Scientific classification
- Kingdom: Animalia
- Phylum: Chordata
- Class: Reptilia
- Order: Squamata
- Suborder: Serpentes
- Family: Homalopsidae
- Genus: Homalopsis Kuhl and Hasselt, 1822
- Species: H. buccata
- Binomial name: Homalopsis buccata (Linnaeus, 1758)

= Homalopsis buccata =

- Genus: Homalopsis
- Species: buccata
- Authority: (Linnaeus, 1758)
- Conservation status: LC
- Parent authority: Kuhl and Hasselt, 1822

Species of snake

Homalopsis buccata (puff-faced water snake or masked water snake) is a species of mildly venomous snake in the Homalopsidae family found in tropical areas of Southeast Asia.

==Description==

Homalopsis buccata in movement.

Upper labials 1–4 contact single loreal; two prefrontals; 33–40 dorsal scale rows at mid-body, usually reduced to fewer than 30 posteriorly; one postocular plus a postsubocular; 12 (11–14) upper labials; ventral count fewer than 166.

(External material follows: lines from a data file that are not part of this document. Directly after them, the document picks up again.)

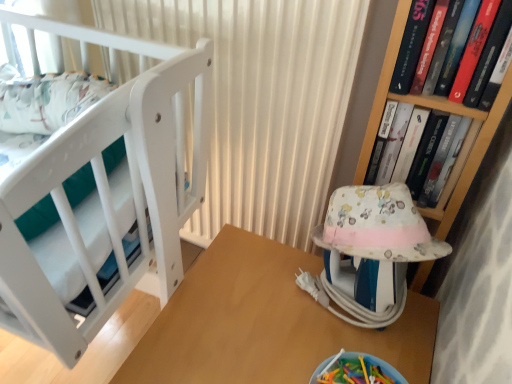 Question: In terms of width, does hardcover book at upper right, the first book in the front-to-back sequence, look wider or thinner when compared to fluffy fabric baby carriage at right?

Choices:
 (A) thin
 (B) wide

Answer: (A)

Question: From their relative heights in the image, would you say hardcover book at upper right, the first book in the front-to-back sequence, is taller or shorter than fluffy fabric baby carriage at right?

Choices:
 (A) tall
 (B) short

Answer: (A)

Question: Which of these objects is positioned farthest from the white matte curtain at upper center?

Choices:
 (A) wooden table at center
 (B) fluffy fabric baby carriage at right
 (C) hardcover book at upper right, the second book when ordered from front to back
 (D) hardcover book at upper right, positioned as the second book in back-to-front order
 (E) white matte crib at left

Answer: (C)

Question: Which is farther from the white matte crib at left?

Choices:
 (A) white matte curtain at upper center
 (B) wooden table at center
 (C) hardcover book at upper right, positioned as the second book in back-to-front order
 (D) hardcover book at upper right, the second book when ordered from front to back
 (E) fluffy fabric baby carriage at right

Answer: (D) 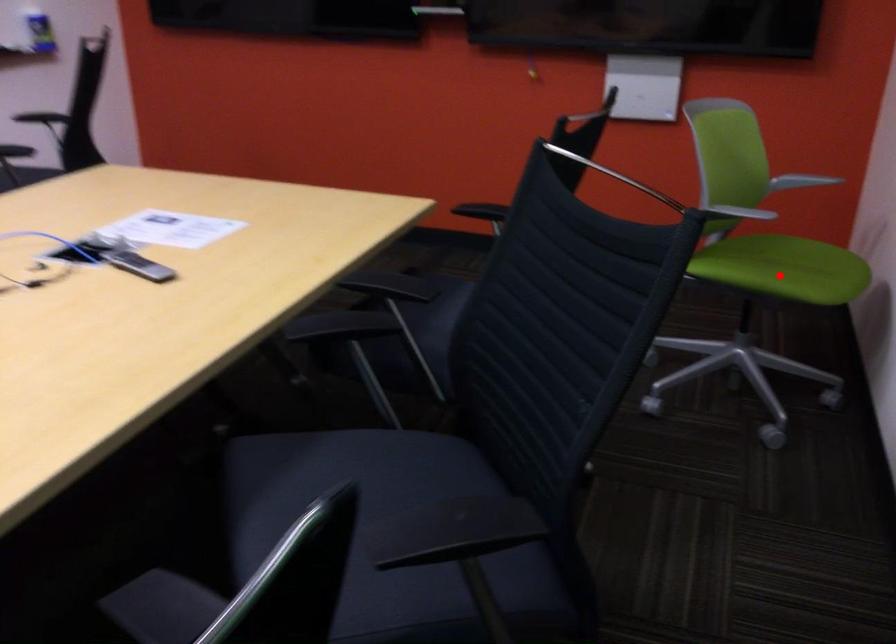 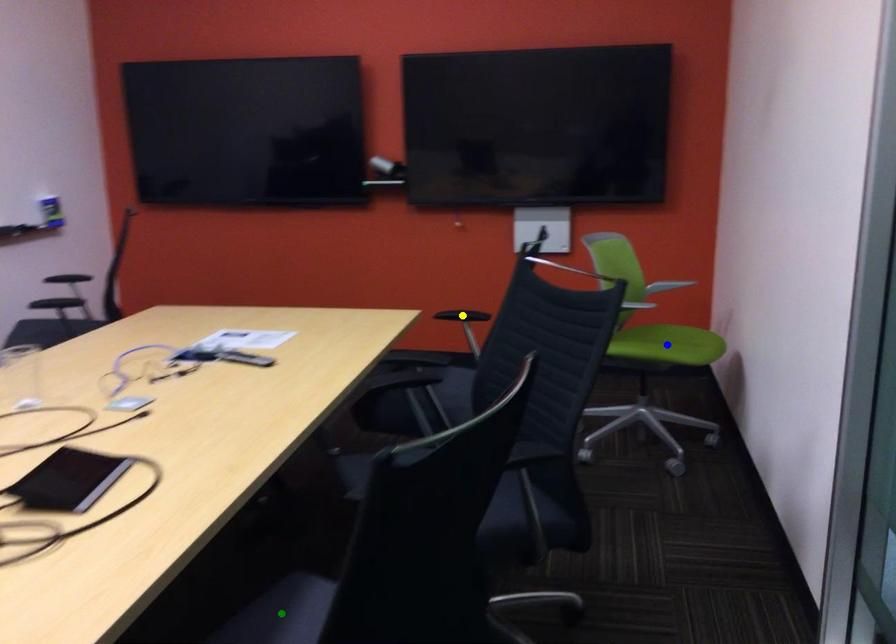 Question: I am providing you with two images of the same scene from different viewpoints. A red point is marked on the first image. You are given multiple points on the second image. Which point in image 2 represents the same 3d spot as the red point in image 1?

Choices:
 (A) yellow point
 (B) green point
 (C) blue point

Answer: (C)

Homalopsis buccata has a banded pattern and usually reaches 1 meter (3 feet) in length. They have a somewhat similar body build to the anaconda, but instead of constriction they use a mild venom from a grooved rear fang to subdue prey.

==Distribution==
H. buccata ranges from northern Sumatra to Salanga Island, Indonesia and Borneo; it is present on the Malaysian peninsula and in extreme southern Thailand (vicinity of Pattani).

==Reproduction==
H. buccata are ovoviviparous, meaning they do not lay eggs but rather give birth to live young. Females give birth to 2-20 live young, with an average of 9.26 young per breeding. Studies have shown this species breeds year round, with a peak season of October–March (though no distinctive breeding season was found).

==Diet==
H. buccata prey are said to include: tilapia, guppy, catfish, Asian swamp eel, various other small fish, a variety of frogs, freshwater crustaceans.

In captivity, the species feeds readily on minnows, goldfish, various cichlid fish, tilapia, Mollies (Poecilia), and tadpoles.